Le christianisme connaît un déclin rapide en Europe. En deux ou trois générations, nous sommes passés d’une culture d’apparence chrétienne, à une culture post-chrétienne. Les statistiques de la CMM indiquent que, globalement, l’évolution des vieilles églises mennonites d’Europe reflète cette tendance.

L’Espagne constitue une exception : en moins de quarante ans, une nouvelle réalité a vu le jour sous la forme d’une présence anabaptiste florissante. Pour nous, cette croissance est l’œuvre souveraine de l’Esprit, pas de nos propres efforts, bien insuffisants.

Nos frères et sœurs des vieilles églises mennonites européennes (celles qui sont originaires du XVIe siècle) trouvent notre existence encourageante et porteuse d’espoir. Nous, d’autre part, attachons de la valeur à leurs siècles de fidélité et nous sommes honorés quand ils nous intègrent dans les activités et les organisations à l’échelle continentale.

Histoire

Les mennonites ont été actifs en Espagne pour la première fois pendant la guerre civile espagnole (1936-1939), quand le Mennonite Relief Committee a envoyé des volontaires nord-américains pour nourrir les enfants des réfugiés de guerre. À la fin de la guerre, la victoire de la faction fasciste et de l’idéologie nationale-catholique, a mis fin à l’engagement des mennonites dans ce pays.

Pendant les années 1970, il est devenu possible d’envoyer des missionnaires en Espagne. Après consultation avec les responsables des églises protestantes espagnoles, les missionnaires mennonites décidèrent initialement de coopérer avec eux plutôt que de créer une autre dénomination dans le pays. Les premiers missionnaires, John et Bonnie Driver, ont été appréciés pour la fraîcheur de leur message profondément biblique, aux accents anabaptistes que beaucoup de jeunes évangéliques ont trouvé particulièrement intéressants. John et Bonnie sont restés en Espagne de 10 à 15 ans, avant de retourner en Amérique du Sud, où leur longue carrière missionnaire a atteint son point culminant.

Pendant ce temps, la première église mennonite était née à Barcelone. Les personnes qui l’ont lancée étaient venues de Bruxelles (Belgique), où ils avaient émigré, et s’étaient joint à une assemblée mennonite issue d’une mission américaine. Au début, José Luis Suárez était à la tête de ce groupe, et en a été le pasteur pendant de nombreuses années jusqu’à sa retraite.

Pendant ces mêmes années, il s’est produit un mouvement de conversions chez les adolescents dans l’Église catholique à Burgos. Mettant l’accent sur la musique, les arts et la vie communautaire, ce mouvement a secoué toute la ville. John Driver a été l’une des nombreuses personnes invitées à parler à Burgos, et son approche de l’enseignement de Jésus a frappé l’imagination de ces jeunes chrétiens.

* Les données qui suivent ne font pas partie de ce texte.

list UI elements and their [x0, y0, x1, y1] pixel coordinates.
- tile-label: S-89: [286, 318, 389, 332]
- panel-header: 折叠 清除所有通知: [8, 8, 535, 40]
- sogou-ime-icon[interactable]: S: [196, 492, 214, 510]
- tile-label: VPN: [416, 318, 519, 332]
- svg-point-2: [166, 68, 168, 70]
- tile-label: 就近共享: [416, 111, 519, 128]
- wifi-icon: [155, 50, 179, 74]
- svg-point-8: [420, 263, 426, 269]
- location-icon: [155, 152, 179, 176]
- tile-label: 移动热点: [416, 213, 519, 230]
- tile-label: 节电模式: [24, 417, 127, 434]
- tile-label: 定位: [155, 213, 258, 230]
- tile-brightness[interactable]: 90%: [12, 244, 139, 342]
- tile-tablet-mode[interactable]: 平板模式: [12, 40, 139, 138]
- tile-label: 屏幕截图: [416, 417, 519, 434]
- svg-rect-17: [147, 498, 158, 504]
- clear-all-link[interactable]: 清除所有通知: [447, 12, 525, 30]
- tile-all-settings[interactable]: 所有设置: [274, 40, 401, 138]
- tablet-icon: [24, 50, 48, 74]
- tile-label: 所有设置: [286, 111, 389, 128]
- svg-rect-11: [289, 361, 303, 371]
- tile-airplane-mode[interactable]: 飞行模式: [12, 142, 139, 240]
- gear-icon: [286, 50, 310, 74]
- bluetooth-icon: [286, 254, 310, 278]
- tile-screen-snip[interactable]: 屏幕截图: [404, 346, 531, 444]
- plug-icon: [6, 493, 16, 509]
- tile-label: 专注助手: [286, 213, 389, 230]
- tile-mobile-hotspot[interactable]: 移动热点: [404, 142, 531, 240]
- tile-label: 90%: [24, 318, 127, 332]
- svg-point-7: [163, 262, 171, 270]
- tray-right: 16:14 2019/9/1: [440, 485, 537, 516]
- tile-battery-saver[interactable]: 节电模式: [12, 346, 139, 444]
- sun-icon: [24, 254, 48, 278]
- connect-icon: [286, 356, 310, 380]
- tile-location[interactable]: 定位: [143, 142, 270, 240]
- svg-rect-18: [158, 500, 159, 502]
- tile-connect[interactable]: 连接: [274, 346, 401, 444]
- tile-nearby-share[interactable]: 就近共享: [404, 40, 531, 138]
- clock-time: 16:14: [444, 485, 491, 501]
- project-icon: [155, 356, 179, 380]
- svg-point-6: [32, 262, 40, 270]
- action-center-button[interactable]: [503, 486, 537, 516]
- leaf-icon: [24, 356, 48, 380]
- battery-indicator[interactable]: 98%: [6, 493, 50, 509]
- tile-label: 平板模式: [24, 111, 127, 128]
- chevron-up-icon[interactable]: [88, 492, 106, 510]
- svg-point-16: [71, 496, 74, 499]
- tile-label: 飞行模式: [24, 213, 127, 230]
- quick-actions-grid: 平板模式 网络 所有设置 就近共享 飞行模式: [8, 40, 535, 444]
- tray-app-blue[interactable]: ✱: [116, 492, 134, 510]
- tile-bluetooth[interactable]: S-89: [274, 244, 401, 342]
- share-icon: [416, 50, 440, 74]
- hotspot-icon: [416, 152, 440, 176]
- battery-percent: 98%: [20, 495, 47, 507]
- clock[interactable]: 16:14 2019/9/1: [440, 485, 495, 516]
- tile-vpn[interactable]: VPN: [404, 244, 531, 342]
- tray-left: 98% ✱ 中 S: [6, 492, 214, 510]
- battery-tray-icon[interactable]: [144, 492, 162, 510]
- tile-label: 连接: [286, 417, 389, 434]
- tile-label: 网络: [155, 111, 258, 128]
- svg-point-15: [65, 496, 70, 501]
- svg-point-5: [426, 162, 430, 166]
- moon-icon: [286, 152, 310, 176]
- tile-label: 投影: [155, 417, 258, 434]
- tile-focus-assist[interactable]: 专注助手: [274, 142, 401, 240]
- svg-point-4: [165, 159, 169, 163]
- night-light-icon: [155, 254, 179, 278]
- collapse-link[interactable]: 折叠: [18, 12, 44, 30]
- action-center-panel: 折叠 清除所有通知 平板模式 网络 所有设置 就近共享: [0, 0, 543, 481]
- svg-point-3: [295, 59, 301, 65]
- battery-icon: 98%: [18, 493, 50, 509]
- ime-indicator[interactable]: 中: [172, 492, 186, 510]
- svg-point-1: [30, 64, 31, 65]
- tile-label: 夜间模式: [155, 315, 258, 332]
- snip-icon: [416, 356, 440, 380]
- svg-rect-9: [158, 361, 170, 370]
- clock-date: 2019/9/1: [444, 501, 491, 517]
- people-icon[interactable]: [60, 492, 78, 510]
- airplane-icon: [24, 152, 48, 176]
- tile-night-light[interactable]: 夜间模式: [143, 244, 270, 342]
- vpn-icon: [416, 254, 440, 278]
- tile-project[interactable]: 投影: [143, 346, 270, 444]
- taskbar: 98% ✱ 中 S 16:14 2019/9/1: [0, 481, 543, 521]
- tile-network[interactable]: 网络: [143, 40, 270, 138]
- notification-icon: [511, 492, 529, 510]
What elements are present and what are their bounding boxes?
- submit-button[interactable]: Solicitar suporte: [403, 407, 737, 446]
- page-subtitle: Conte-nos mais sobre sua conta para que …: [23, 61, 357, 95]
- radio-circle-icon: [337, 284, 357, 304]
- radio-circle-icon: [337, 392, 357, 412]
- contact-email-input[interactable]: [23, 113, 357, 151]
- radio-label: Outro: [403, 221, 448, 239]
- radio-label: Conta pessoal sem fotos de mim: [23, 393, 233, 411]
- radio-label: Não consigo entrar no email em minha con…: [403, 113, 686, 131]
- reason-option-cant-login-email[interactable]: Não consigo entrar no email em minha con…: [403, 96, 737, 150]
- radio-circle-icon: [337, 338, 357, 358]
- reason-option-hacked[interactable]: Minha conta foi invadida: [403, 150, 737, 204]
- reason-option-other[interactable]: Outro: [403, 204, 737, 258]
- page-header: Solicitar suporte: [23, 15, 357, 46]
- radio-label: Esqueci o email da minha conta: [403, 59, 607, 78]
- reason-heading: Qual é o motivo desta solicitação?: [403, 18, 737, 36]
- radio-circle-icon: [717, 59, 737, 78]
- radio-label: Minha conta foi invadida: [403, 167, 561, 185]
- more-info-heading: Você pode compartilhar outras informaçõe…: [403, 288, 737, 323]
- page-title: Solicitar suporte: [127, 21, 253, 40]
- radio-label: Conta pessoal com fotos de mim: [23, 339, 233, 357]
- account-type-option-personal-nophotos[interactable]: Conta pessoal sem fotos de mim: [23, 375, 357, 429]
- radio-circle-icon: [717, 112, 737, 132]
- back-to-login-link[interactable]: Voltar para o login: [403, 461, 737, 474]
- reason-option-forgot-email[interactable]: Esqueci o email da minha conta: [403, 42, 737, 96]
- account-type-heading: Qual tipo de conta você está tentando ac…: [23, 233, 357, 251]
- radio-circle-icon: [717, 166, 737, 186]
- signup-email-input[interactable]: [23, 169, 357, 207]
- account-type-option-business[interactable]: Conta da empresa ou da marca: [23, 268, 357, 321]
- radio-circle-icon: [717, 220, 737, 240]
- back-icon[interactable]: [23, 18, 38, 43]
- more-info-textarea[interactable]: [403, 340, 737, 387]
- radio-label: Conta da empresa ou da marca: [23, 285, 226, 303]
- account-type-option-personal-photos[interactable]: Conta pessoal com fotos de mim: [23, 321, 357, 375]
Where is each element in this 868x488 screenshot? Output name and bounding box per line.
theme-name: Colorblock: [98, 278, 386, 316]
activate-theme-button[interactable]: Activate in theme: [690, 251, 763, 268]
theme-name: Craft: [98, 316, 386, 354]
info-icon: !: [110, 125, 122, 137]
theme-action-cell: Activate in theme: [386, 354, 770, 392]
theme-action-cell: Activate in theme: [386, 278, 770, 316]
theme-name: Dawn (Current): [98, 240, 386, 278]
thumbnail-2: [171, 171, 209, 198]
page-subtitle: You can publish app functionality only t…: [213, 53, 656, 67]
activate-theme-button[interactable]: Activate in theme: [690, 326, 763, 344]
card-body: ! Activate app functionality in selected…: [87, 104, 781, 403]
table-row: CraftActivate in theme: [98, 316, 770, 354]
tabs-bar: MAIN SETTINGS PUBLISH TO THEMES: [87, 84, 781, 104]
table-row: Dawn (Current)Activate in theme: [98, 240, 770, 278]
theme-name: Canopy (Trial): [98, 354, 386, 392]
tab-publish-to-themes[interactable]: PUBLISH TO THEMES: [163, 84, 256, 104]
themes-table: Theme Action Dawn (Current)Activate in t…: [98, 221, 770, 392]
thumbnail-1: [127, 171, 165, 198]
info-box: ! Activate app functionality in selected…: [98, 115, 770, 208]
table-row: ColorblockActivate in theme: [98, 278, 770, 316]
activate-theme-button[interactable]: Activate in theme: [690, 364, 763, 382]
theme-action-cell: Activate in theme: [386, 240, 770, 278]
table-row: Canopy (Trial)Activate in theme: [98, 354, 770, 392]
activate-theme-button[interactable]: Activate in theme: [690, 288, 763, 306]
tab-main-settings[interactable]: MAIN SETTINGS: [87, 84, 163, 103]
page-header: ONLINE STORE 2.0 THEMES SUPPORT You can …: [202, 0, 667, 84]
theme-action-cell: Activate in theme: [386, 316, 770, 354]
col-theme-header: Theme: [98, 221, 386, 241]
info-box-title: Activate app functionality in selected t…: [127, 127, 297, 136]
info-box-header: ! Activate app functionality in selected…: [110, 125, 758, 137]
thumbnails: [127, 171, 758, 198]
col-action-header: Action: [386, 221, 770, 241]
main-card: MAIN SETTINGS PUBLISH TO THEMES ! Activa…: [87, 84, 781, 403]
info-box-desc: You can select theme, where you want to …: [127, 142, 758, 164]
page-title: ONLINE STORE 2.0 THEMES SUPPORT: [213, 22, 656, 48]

Quand trois ‘anciens’ du mouvement ont fait un voyage aux États-Unis pour visiter des communautés chrétiennes radicales, ils ont rencontré Dionisio et Connie Byler (Argentine). Dionisio étudiait au séminaire mennonite d’Elkhart (Indiana), et ils ont invité sa famille à venir à Burgos pour continuer le ministère d’enseignement des Driver. Les Byler vivent à Burgos depuis 1981, soutenus par le Mennonite Mission Network. Au milieu des années 1990, le groupe, à l’origine catholique, est devenu mennonite.

Plus tard, dans les années 1980, il y eut une brève mais intense activité missionnaire des Frères Mennonites (MB), dans la région de Madrid. Cet effort a porté quelques fruits, mais actuellement, il n’y a pas d’église MB en Espagne.

Des missionnaires Frères en Christ d’Amérique du Nord (BIC), Bruce et Merly Bundy, vinrent à Madrid dans les années 1990, inaugurant une nouvelle ère d’influence anabaptiste dans le pays. Grâce entre autres à leurs efforts, il y a maintenant deux églises BIC dans la région de Madrid. Plus récemment, Juan et Lucy Ferreira (Venezuela) ont commencé un groupe BIC à Tenerife (Îles Canaries), rattaché aux églises BIC de Madrid.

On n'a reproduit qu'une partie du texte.